Besides reversing another challenge was when we looked at how the large vehicles interact with the teleoperation system. How do we get a truck to stop at a barrier?
We also have to work on object detection, things like sensors and cameras, they’re all in different places and placed quite a bit higher than within normal vehicles due to the height of the lorry. We have a method that uses the LiDAR quite a lot to figure out where is it in 3D space, but because there’s this big trailer at the back that’s blocking the side of one of the LiDARs, that made it a challenge.
We had to work around that by using other LiDAR or increasing the accuracy and the reliability of localisation methods. All these things came out of working with a completely different platform than a regular passenger vehicle.
What would you say are the key benefits of this technology for the industry?
I think efficiency is the main word to use. The idea is not so much about replacing people or putting them out of jobs, it’s about making people more efficient. This solution, combined with the teleoperation supervision, means you can run more trucks with the same amount of people.
There are also safety aspects. It’s well known in regular driving that people make a lot of mistakes and innate human error results in accidents. For professional driving like this people get tired, overconfident and things like that. So, by being able to make it automated and take humans out of the cab and out of the area, then you reduce the impact of any accidents.

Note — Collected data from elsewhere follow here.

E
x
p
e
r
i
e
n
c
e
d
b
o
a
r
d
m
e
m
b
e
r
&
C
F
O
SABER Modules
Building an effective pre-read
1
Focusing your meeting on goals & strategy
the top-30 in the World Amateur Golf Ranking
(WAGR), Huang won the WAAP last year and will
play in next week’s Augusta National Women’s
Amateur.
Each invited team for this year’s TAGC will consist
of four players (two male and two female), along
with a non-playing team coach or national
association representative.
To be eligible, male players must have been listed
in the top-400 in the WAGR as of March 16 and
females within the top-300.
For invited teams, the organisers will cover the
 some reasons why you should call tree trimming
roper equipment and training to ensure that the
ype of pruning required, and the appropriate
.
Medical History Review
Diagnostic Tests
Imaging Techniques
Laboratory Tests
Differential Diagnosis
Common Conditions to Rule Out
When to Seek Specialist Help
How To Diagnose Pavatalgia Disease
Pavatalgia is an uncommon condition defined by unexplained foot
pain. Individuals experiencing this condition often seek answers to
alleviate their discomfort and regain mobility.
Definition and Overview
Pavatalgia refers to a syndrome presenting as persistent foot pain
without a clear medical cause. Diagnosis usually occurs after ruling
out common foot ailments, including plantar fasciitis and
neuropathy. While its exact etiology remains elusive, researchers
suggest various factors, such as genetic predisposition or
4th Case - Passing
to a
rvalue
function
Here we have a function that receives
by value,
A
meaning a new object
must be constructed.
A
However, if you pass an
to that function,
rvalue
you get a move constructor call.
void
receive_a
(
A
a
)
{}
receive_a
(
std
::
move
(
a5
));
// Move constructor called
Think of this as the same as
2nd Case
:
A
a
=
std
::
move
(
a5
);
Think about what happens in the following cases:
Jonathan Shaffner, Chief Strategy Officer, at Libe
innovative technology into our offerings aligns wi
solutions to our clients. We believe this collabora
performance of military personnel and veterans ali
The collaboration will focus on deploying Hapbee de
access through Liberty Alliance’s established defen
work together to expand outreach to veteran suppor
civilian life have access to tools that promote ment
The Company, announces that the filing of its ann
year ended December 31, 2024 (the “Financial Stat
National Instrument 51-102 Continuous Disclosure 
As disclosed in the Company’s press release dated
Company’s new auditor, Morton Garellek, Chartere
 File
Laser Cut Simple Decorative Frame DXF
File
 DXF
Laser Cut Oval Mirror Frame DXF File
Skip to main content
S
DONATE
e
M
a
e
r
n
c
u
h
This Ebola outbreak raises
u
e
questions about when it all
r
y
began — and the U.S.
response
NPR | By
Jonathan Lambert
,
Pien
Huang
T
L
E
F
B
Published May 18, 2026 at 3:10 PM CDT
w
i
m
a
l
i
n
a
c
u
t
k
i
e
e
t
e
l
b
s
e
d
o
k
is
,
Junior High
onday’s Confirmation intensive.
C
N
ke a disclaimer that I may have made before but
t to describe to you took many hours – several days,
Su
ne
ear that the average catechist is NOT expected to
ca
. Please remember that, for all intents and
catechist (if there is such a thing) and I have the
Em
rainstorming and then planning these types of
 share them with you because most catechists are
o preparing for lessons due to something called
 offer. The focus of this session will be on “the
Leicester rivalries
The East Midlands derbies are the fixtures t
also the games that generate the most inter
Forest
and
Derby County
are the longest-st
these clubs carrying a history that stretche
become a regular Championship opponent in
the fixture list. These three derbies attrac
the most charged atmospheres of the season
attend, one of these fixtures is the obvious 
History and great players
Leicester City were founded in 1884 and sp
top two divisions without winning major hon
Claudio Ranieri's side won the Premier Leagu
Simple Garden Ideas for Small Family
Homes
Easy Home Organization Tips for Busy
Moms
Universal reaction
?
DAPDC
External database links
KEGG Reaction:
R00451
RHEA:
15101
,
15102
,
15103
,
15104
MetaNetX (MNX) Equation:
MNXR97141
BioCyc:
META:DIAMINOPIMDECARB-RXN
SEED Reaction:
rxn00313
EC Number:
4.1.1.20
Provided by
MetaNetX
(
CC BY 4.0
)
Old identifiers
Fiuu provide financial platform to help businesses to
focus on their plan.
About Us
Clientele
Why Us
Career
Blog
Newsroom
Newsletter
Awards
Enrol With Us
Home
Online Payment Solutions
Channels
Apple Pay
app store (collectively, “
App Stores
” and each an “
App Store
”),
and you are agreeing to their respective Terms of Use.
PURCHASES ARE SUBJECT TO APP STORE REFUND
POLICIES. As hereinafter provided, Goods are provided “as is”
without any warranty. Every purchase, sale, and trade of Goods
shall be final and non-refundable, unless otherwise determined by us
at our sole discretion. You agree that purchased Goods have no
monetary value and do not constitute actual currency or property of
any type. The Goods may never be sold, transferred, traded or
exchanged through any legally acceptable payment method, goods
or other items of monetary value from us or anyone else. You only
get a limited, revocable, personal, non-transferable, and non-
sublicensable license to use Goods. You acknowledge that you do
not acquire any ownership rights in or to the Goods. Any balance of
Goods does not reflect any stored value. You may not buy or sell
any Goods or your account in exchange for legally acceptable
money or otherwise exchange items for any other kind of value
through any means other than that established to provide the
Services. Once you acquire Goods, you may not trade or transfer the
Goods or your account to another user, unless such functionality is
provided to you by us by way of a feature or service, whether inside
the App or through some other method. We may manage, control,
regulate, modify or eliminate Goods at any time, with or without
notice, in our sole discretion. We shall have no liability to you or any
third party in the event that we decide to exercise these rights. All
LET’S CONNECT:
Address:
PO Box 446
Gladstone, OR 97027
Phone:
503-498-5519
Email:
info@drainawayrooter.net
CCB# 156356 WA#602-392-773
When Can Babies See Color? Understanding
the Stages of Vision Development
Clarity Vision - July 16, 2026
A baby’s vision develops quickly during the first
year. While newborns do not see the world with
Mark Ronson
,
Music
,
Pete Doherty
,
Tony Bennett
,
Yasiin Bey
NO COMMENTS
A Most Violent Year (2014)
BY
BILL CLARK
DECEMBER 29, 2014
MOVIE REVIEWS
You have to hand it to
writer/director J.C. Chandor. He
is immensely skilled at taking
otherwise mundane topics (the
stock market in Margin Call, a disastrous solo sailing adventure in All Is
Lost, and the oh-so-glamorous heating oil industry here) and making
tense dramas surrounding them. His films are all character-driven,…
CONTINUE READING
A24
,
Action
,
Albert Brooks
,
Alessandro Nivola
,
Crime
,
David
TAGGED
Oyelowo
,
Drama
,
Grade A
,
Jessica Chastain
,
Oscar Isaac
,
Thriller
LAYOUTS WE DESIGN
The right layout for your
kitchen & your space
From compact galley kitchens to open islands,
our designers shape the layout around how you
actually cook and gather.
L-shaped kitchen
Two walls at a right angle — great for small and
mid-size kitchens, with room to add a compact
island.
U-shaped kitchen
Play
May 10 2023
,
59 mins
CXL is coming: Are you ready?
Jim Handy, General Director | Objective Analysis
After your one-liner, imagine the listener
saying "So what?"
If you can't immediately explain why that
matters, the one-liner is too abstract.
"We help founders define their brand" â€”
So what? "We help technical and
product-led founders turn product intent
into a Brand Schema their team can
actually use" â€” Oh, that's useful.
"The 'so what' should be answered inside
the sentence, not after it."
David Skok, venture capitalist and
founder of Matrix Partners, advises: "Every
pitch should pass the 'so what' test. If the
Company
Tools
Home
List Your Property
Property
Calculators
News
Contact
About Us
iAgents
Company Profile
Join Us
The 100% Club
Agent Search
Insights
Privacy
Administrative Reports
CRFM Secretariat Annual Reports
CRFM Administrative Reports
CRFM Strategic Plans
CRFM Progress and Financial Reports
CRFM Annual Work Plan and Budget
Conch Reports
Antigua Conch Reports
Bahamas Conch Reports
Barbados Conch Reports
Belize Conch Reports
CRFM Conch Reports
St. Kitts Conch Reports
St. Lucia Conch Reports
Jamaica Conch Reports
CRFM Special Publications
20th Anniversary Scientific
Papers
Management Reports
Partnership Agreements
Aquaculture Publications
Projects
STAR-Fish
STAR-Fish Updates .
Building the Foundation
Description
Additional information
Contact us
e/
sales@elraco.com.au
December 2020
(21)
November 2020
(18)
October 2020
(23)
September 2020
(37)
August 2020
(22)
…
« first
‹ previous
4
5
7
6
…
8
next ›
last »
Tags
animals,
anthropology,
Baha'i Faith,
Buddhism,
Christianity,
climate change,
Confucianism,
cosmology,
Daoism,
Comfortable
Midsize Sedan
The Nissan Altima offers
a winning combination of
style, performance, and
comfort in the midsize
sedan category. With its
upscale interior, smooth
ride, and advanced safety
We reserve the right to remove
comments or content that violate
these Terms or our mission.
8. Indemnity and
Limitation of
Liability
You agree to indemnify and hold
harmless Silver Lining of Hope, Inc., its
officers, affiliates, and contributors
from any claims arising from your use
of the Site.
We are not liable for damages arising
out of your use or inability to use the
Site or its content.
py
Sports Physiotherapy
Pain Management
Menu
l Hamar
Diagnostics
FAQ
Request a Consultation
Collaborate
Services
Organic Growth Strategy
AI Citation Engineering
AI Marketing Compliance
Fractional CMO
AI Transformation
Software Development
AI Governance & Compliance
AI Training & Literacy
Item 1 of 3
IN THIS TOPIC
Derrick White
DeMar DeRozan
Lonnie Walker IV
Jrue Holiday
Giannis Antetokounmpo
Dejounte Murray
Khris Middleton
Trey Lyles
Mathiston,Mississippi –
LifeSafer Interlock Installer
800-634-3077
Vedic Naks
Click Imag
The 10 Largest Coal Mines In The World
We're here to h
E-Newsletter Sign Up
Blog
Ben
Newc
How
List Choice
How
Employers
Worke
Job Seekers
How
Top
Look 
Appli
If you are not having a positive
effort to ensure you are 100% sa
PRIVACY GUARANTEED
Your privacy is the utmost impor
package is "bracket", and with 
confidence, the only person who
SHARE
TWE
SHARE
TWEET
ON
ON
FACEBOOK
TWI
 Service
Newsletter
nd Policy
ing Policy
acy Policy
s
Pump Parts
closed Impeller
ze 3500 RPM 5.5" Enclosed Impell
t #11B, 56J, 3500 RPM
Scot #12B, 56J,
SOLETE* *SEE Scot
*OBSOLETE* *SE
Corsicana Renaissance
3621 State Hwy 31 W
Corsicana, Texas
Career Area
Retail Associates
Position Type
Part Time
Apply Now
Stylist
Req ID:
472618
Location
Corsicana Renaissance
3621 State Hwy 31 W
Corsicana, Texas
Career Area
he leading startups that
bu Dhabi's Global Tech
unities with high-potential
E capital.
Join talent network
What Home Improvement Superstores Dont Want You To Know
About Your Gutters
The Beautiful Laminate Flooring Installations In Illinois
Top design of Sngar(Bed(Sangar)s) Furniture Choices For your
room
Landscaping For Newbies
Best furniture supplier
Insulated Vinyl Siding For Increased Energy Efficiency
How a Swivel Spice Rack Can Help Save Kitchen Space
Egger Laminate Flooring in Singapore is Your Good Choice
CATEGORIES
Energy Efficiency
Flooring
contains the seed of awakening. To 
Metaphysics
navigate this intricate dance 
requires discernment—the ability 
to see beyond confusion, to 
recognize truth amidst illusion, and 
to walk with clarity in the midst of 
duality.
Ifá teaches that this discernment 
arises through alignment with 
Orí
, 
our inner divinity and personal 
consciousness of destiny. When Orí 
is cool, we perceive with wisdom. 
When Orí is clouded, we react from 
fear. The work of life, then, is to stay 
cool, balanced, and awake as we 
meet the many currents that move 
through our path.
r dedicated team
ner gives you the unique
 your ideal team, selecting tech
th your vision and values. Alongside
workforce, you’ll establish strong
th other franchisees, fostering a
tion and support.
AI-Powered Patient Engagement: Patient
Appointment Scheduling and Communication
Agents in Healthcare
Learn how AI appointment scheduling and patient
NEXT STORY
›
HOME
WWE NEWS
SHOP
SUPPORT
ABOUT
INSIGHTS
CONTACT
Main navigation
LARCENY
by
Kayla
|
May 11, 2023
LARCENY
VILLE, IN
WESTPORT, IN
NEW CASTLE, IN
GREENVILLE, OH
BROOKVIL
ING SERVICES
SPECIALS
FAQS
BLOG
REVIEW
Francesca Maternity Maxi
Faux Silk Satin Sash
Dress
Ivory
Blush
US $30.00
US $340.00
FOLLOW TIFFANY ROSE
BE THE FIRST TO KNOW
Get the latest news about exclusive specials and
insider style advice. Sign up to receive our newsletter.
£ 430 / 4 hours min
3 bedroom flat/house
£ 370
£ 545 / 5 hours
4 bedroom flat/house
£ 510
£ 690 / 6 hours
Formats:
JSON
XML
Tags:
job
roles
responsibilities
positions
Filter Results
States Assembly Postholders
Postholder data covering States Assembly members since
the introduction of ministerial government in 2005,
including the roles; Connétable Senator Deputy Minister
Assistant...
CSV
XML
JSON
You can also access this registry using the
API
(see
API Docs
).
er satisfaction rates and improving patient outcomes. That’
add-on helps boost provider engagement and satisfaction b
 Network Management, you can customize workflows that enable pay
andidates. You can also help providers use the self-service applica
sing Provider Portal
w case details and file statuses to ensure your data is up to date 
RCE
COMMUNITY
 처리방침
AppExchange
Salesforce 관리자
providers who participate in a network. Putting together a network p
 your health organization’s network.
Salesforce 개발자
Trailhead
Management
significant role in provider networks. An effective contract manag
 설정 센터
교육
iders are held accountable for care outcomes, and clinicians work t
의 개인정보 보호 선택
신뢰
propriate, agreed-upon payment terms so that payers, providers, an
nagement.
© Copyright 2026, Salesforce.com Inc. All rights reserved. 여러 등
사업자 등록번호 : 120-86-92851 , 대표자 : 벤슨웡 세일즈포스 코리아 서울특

You also have more opportunities to make things safer because you can have the vehicle hook up to other vehicles around it and have them talk to each other, coordinate with each other.
Part of the project was also to install cameras and LiDARs on the infrastructure along the road so that the autonomous vehicle has much more information to make things safer, more efficient, and also energy wise, more efficient. An autonomous vehicle can drive in a much more optimal energy saving acceleration pattern then any human can.
What is the current stage of the technology?
At the moment, the project is very much a proof of concept. None of these efficiency gains are really there. Instead of one driver we need two drivers to run it. We need a person in the teleoperations station, but we also have a safety driver in the vehicle at all times as well.
In terms of the sensors and the cost of installing them into vehicle itself, it’s much more expensive than the regular diesel powered trucks that fleets have running around now. It’s still an early stage but for now we have shown that the technology is possible; we now need to resolve all the major issues that we still need to solve.
What are the next steps for the project?
We will start looking at getting more trucks on a route which is normally driven by three or maybe four trucks, so that the whole route can be automated rather than just one part of it.
We are also looking outside of the fixed facility to prove the technology in more complex scenarios as well. Maybe there’s other infrastructure and traffic lights that we have to pay attention to, or roundabouts and the rest of the road network structures. We will try different kinds of trailers to really expand on this to make sure its viable.
The next big step is to get the driver completely out of the vehicle and achieve a level four autonomous system solution.
When talking to people about this project what we often see is that there’s this big divide between people who think full autonomy is just around the corner, that there are going to be self-driving cars on the streets everywhere and soon. Then there’s people on the other side, and they say well I don’t see this ever happening, I don’t want a self-driving car and I always want to drive myself.
I think with this project we’re working on it really shows there’s a middle way and transition as well, that there are key areas where autonomy works and is beneficial and is needed. That said, we have to be careful of all the big hypes happening out there.